Another colleague had joined me in the pumping room as she gave birth a few months after I did.

She introduced me to a new pump and I bought one immediately. She would yield a lot of

milk and I was so jealous inside. She told me she pumped twice a day and direct breastfeed her

son the rest of the time.


I was disappointed at myself for not being able to breastfeed.


I started having anxiety attacks and I was going down the postpartum depression rabbit hole. I longed for my daughter to latch on to me for a long time. Even when she was six months I didn't give up hope that it was possible and reached out to a Hong Kong breastfeeding group about how to make it happen.


But I found few people who had exclusively pumped.


I thought I was failure as a mother to not be able to directly breastfeed my daughter.
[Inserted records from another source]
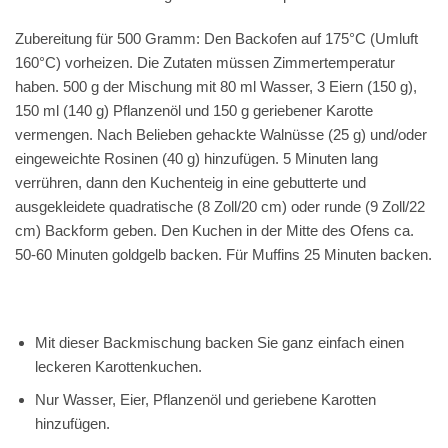
Zubereitung für 500 Gramm: Den Backofen auf 175°C (Umluft
160°C) vorheizen. Die Zutaten müssen Zimmertemperatur
haben. 500 g der Mischung mit 80 ml Wasser, 3 Eiern (150 g),
150 ml (140 g) Pflanzenöl und 150 g geriebener Karotte
vermengen. Nach Belieben gehackte Walnüsse (25 g) und/oder
eingeweichte Rosinen (40 g) hinzufügen. 5 Minuten lang
verrühren, dann den Kuchenteig in eine gebutterte und
ausgekleidete quadratische (8 Zoll/20 cm) oder runde (9 Zoll/22
cm) Backform geben. Den Kuchen in der Mitte des Ofens ca.
50-60 Minuten goldgelb backen. Für Muffins 25 Minuten backen.
Mit dieser Backmischung backen Sie ganz einfach einen
leckeren Karottenkuchen.
Nur Wasser, Eier, Pflanzenöl und geriebene Karotten
hinzufügen.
Everyone around me told me to stop pumping and just got cold turkey so she could latch on. Everyone told me to stop pumping and just give her formula as she was already on the bottle. They didn't really know what it was like.


My well-established supply was dwindling again.


Then I found a Facebook group for women who exclusively pump. Though they were based in the US, I felt I finally found my community. People who understood my sentiments and thought process. The posts on that group lifted my spirit and changed my perspective on exclusive pumping.


I realised that although I could not directly breastfeed my daughter, I was still giving her the most precious thing in the world. Who cares if it was in a non-conventional way?


There are hundreds and thousands of women doing this.


There are hundreds and thousands of babies getting their mother’s milk this way.


I persevered.


I exclusively pumped for my daughter for 12 months.